De Santa Ana, con diez años, me pasaron a los Escolapios y ahí comencé a hacerme hombre pequeño pero hombre a base de malos tratos y de castigos por ser quien era, no por otra cosa. Ha sido la peor etapa de mi vida. Del cielo de las monjas, al infierno de los frailes.
¿Cómo llegué a los frailes? Mi madre llegó a un acuerdo con ellos: yo estudiaría gratis, a cambio de que ella limpiara las clases todos los días, ya que no podía pagarlas. Pero a pesar de todo prefería eso pensando que daban mejor educación que en las Escuelas Nacionales. En fin, yo pudiendo hubiera hecho lo mismo. La disciplina en los frailes era militar. Practicaban la máxima: “la letra con sangre entra”. Eso no lo admito ni antes ni después de sufrirlo.

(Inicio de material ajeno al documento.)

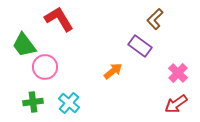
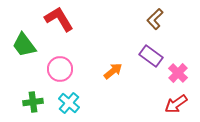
purple rectangle: moved 11 px right, 10 px down
pink circle: moved 15 px right, 2 px down
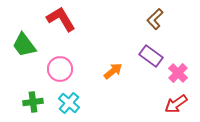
red L-shape: moved 2 px right
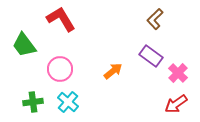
cyan cross: moved 1 px left, 1 px up
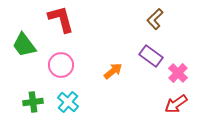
red L-shape: rotated 16 degrees clockwise
pink circle: moved 1 px right, 4 px up
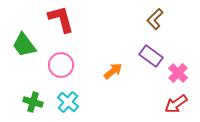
green cross: rotated 24 degrees clockwise
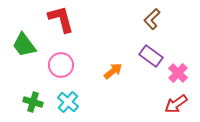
brown L-shape: moved 3 px left
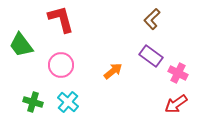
green trapezoid: moved 3 px left
pink cross: rotated 18 degrees counterclockwise
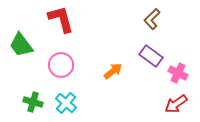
cyan cross: moved 2 px left, 1 px down
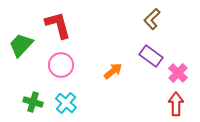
red L-shape: moved 3 px left, 6 px down
green trapezoid: rotated 80 degrees clockwise
pink cross: rotated 18 degrees clockwise
red arrow: rotated 125 degrees clockwise
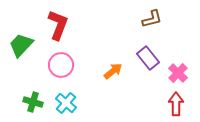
brown L-shape: rotated 150 degrees counterclockwise
red L-shape: rotated 36 degrees clockwise
purple rectangle: moved 3 px left, 2 px down; rotated 15 degrees clockwise
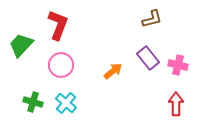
pink cross: moved 8 px up; rotated 30 degrees counterclockwise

Seríamos entre 100/125 alumnos por la mañana. Antes de entrar en clase, los alumnos, en el patio, formábamos en escuadras, como en el ejército, con el brazo en posición fascista y nos obligaban a cantar el cara al sol. Todavía siento la saña con que se actuaba. Yo era el único alumno al que los fascistas le habían fusilado a su padre. Aunque inocente, veía que aquello no cuadraba conmigo: era niño, pero no tonto. La corta vida que tenía me había enseñado mucho. Aquellos hijos de mala madre me hicieron ser el encargado de la izada de bandera; y acto seguido, yo debía lanzar los gritos de rigor: “Franco, Franco, Viva Cristo Rey, Viva España, Arriba España”. Y debía hacerlo con el brazo en posición fascista. No sé por qué, se me saltaban las lágrimas, pero jamás me vieron llorar.
Los castigos eran múltiples, de nueva invención, vamos. Y siempre nos tocaba a los mismos. Éramos cuatro “marcados” por tener algo que ver con los “rojos”. Había un banco de roble macizo de unos cinco metros de largo y pesaría veinte kilos. Dos “marcados” sujetábamos el banco al aire. Y el fraile se sentaba encima a leer el breviario. El peso podía con nosotros. Al tocar el suelo, otros dos, situados detrás de nosotros, nos ponían buenas las piernas con las varas. También nos colocaban en clase, de espaldas a la pared a un metro y separados, a leer la lección. Como te equivocases en alguna frase, el tortazo estaba asegurado. Los pupitres de entonces tenían un tintero. Un día no recuerdo por qué pegó un puñetazo en la mesa. El tintero saltó por los aires y lo puso bueno… A punto estuvo de darle algo de lo royo que se puso. Te ponía castigado en el número 7 del frontón y solían olvidarse de ti; a las diez de la noche la familia venía a preguntar preocupada porque no habías llegado a casa.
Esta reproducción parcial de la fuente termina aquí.